Ainda ouço o murmurar da velha ama, Yasuji você descende do dragão, você nunca deve se rebaixar, nunca deve desonrar seu nome, nunca deve esquecer que o sangue que corre em suas veias é divino. Era tão interessante olhar aquela senhora, que para mim parecia uma tartaruga, de tão velha que era, e mesmo assim tão ágil. Ecos, é apenas o que me resta, ecos dos meus passos, ecos dos meus fantasmas. Não conheci minha mãe, o único retrato que tenho dela é de uma bela jovem vestida com roupa de casamento. Não percebo meus traços nela, apesar de dizerem que nasci com sua delicadeza de movimentos e seu bom coração.

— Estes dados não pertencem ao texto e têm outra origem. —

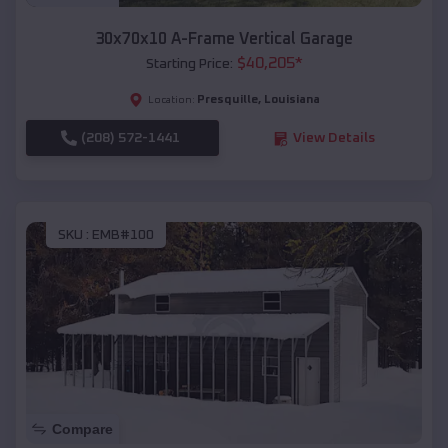
30x70x10 A-Frame Vertical Garage
$
40,205
*
Starting Price:
Presquille
,
Louisiana
Location:
(208) 572-1441
View Details
SKU :
EMB#100
Compare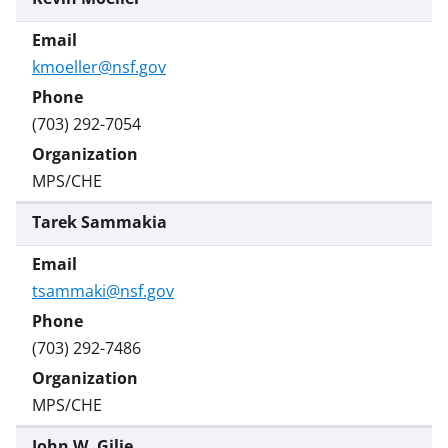
kmoeller@nsf.gov
(703) 292-7054
MPS/CHE
Tarek Sammakia
tsammaki@nsf.gov
(703) 292-7486
MPS/CHE
John W. Gilje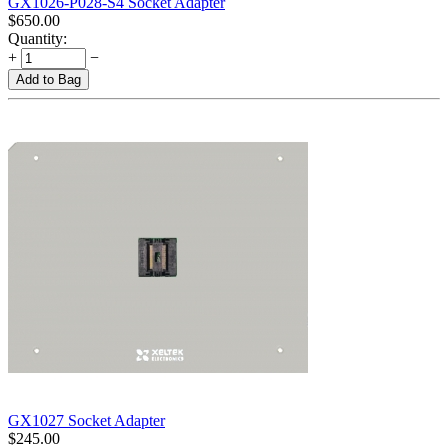
GX1026-P028-S4 Socket Adapter
$
650.00
Quantity:
+
−
Add to Bag
GX1027 Socket Adapter
$
245.00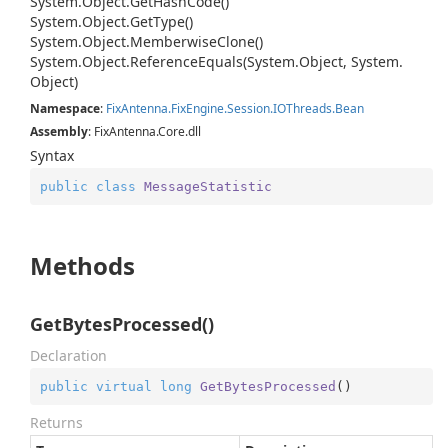
System.
Object.
Get
Hash
Code()
System.
Object.
Get
Type()
System.
Object.
Memberwise
Clone()
System.
Object.
Reference
Equals(System.
Object, System.
Object)
Namespace
:
Fix
Antenna.
Fix
Engine.
Session.
IOThreads.
Bean
Assembly
: FixAntenna.Core.dll
Syntax
public
class
MessageStatistic
Methods
GetBytesProcessed()
Declaration
public
virtual
long
GetBytesProcessed
(
)
Returns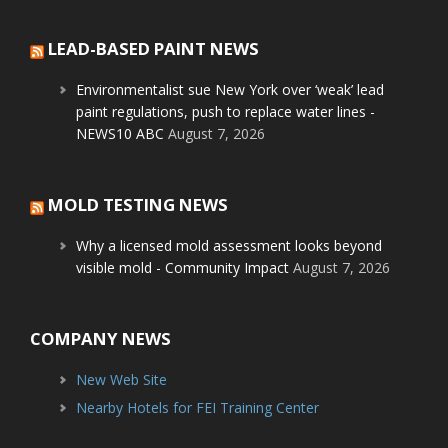
LEAD-BASED PAINT NEWS
Environmentalist sue New York over ‘weak’ lead
paint regulations, push to replace water lines -
NEWS10 ABC
August 7, 2026
MOLD TESTING NEWS
Why a licensed mold assessment looks beyond
visible mold - Community Impact
August 7, 2026
COMPANY NEWS
New Web Site
Nearby Hotels for FEI Training Center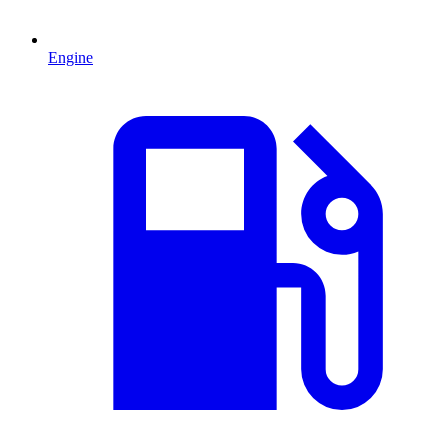
Engine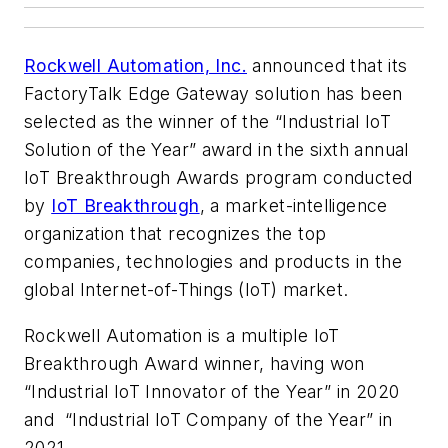
Rockwell Automation, Inc.
announced that its
FactoryTalk Edge Gateway solution has been
selected as the winner of the “Industrial IoT
Solution of the Year” award in the sixth annual
IoT Breakthrough Awards program conducted
by
IoT Breakthrough
, a market-intelligence
organization that recognizes the top
companies, technologies and products in the
global Internet-of-Things (IoT) market.
Rockwell Automation is a multiple IoT
Breakthrough Award winner, having won
“Industrial IoT Innovator of the Year” in 2020
and “Industrial IoT Company of the Year” in
2021.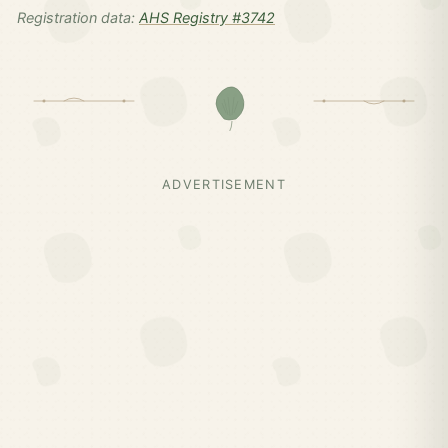
Registration data:
AHS Registry #3742
ADVERTISEMENT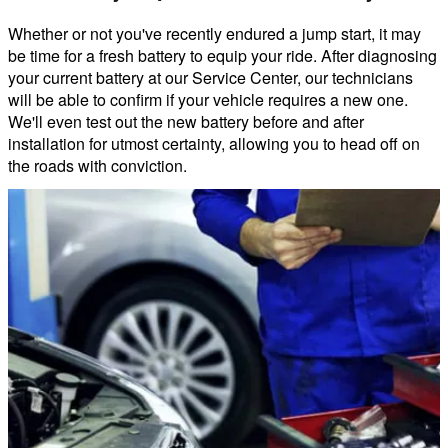
Whether or not you've recently endured a jump start, it may
be time for a fresh battery to equip your ride. After diagnosing
your current battery at our Service Center, our technicians
will be able to confirm if your vehicle requires a new one.
We'll even test out the new battery before and after
installation for utmost certainty, allowing you to head off on
the roads with conviction.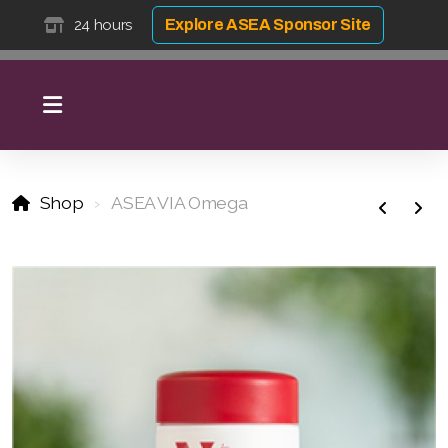
24 hours
Explore ASEA Sponsor Site
Shop
ASEA VIA Omega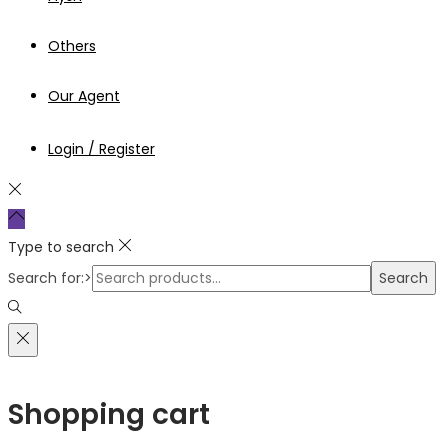
Others
Our Agent
Login / Register
Type to search
Search for:>
Search
Shopping cart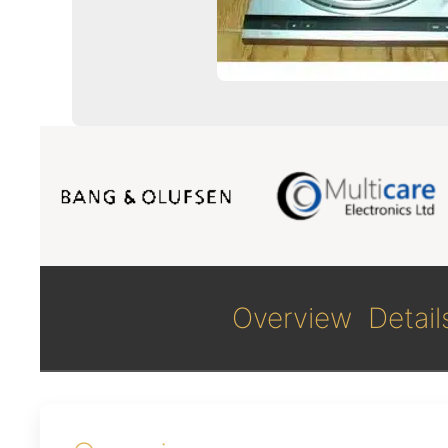
Overview
Detail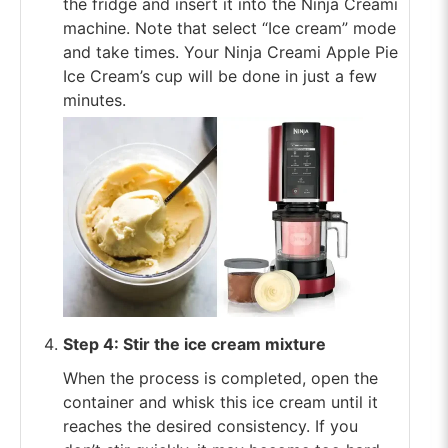
the fridge and insert it into the Ninja Creami
machine. Note that select “Ice cream” mode
and take times. Your Ninja Creami Apple Pie
Ice Cream’s cup will be done in just a few
minutes.
Step 4: Stir the ice cream mixture
When the process is completed, open the
container and whisk this ice cream until it
reaches the desired consistency. If you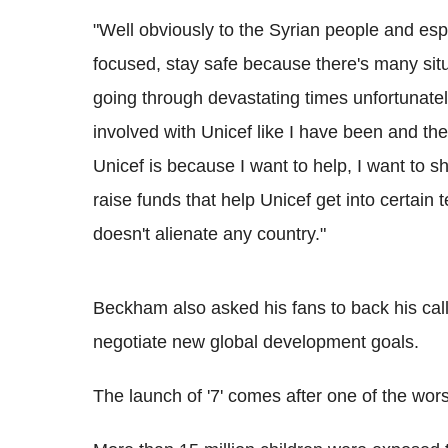
"Well obviously to the Syrian people and espe
focused, stay safe because there's many si
going through devastating times unfortunatel
involved with Unicef like I have been and the
Unicef is because I want to help, I want to shi
raise funds that help Unicef get into certain te
doesn't alienate any country."
Beckham also asked his fans to back his call 
negotiate new global development goals.
The launch of '7' comes after one of the wors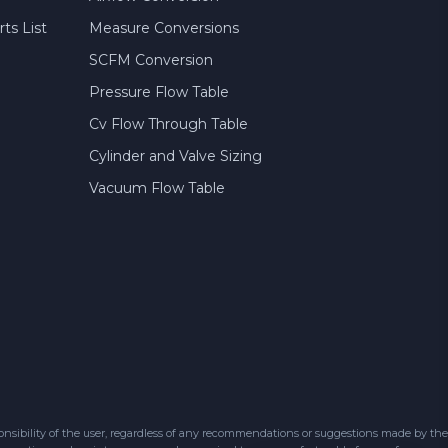
ts List
Measure Conversions
SCFM Conversion
Pressure Flow Table
Cv Flow Through Table
Cylinder and Valve Sizing
Vacuum Flow Table
sibility of the user, regardless of any recommendations or suggestions made by the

Minha mãe, morreu de uma doença silenciosa e rápida, aprendi a contar os dias bons e ruins que ela tinha, por nossa cerejeira no meio do quintal. Dizem que a cerejeira é uma planta vampira, nasce carmim como o sangue que muitas vezes minha mãe sujava o lenço a tossir. E por fim as flores ficam brancas, como ficou a pele dela quando não acordou. Meu pai, um homem sempre muito duro e distante de mim, se reclusou ao seu mundo, quanto mais conseguíamos dinheiro, mais era fácil ele perder. Era no jogo, no saque, nas gueixas da Rua das Lamparinas vermelhas, e foi em uma dessas noites, que ele imprudentemente matou o filho do governador da província.

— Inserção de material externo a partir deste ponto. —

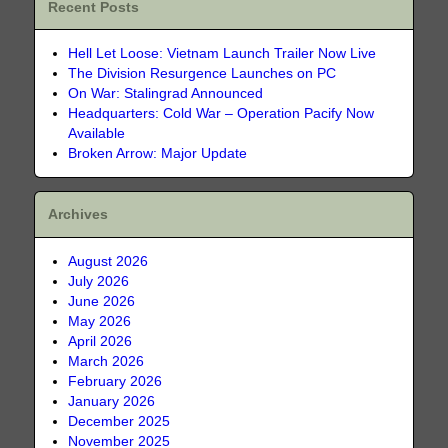
Recent Posts
Hell Let Loose: Vietnam Launch Trailer Now Live
The Division Resurgence Launches on PC
On War: Stalingrad Announced
Headquarters: Cold War – Operation Pacify Now
Available
Broken Arrow: Major Update
Archives
August 2026
July 2026
June 2026
May 2026
April 2026
March 2026
February 2026
January 2026
December 2025
November 2025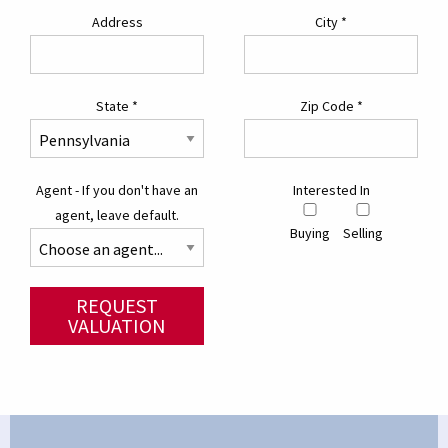
Address
City
*
State
*
Zip Code
*
Agent - If you don't have an
Interested In
agent, leave default.
Buying
Selling
REQUEST
VALUATION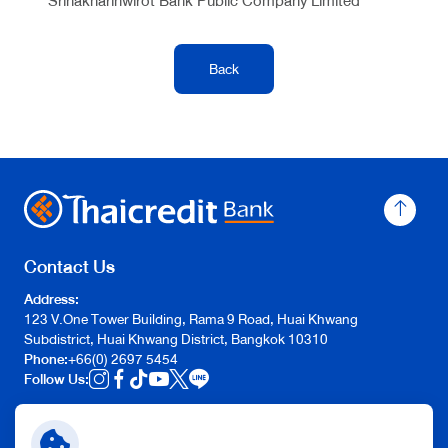
Srinakharinwirot Bank Public Company Limited
Back
Contact Us
Address:
123 V.One Tower Building, Rama 9 Road, Huai Khwang
Subdistrict,
Huai Khwang District,
Bangkok 10310
Phone:
+66(0) 2697 5454
Follow Us:
Quick Link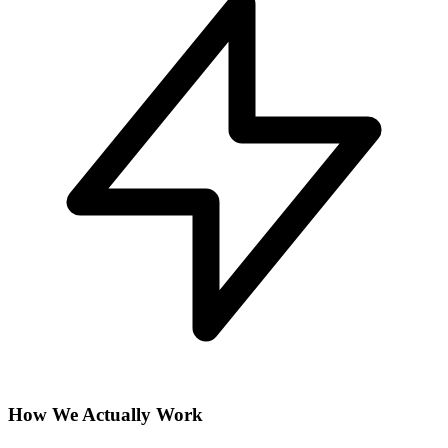
How We Actually Work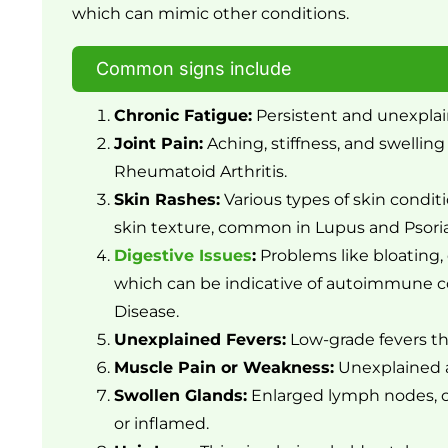
which can mimic other conditions.
Common signs include
Chronic Fatigue:
Persistent and unexplai
Joint Pain:
Aching, stiffness, and swelling 
Rheumatoid Arthritis.
Skin Rashes:
Various types of skin conditi
skin texture, common in Lupus and Psoria
Digestive Issues
:
Problems like bloating, 
which can be indicative of autoimmune con
Disease.
Unexplained Fevers:
Low-grade fevers t
Muscle Pain or Weakness:
Unexplained a
Swollen Glands:
Enlarged lymph nodes, o
or inflamed.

Essas memórias, são apenas uma introdução, minha mente não habita mais esse tempo. Nunca habitou, eu que deveria ser, estou tão vazio como essa casa, como essa tragédia banal, a minha única companhia é a cerejeira e alguns peixes, que dão cor a todo o negro em que vivo. Tenho sonhado todas as noites com um oceano congelado, eu não sou Yasuji, sou uma menina de cabelos negros, que enfrenta o frio com os pés descalças sobre o gelo que é o mar, ela parece não sentir frio, mas eu sinto, sinto tudo por ela, sinto que algo a modifica, algo a desonrou, talvez? Não, sei porque sou eu que estou no corpo dela e não compreendo porque ela se afasta da costa, agora meus peixes a seguem, o que eles querem dizer? Eu acordo desse sonho repetitivo todas as vezes enquanto sozinho vejo as estações do ano passar com o desabrochar das flores de cerejeira. Sento e esquento o chá, naquele ritual sagrado que tantas vezes vi a minha família numerosa fazer. Há apenas eu, há apenas ela.

Yusuji, eu vejo seu dia-a-dia quando durmo, entre várias taças de vinho e remédios controlados. A resposta é realmente essa, só há apenas eu, há apenas você.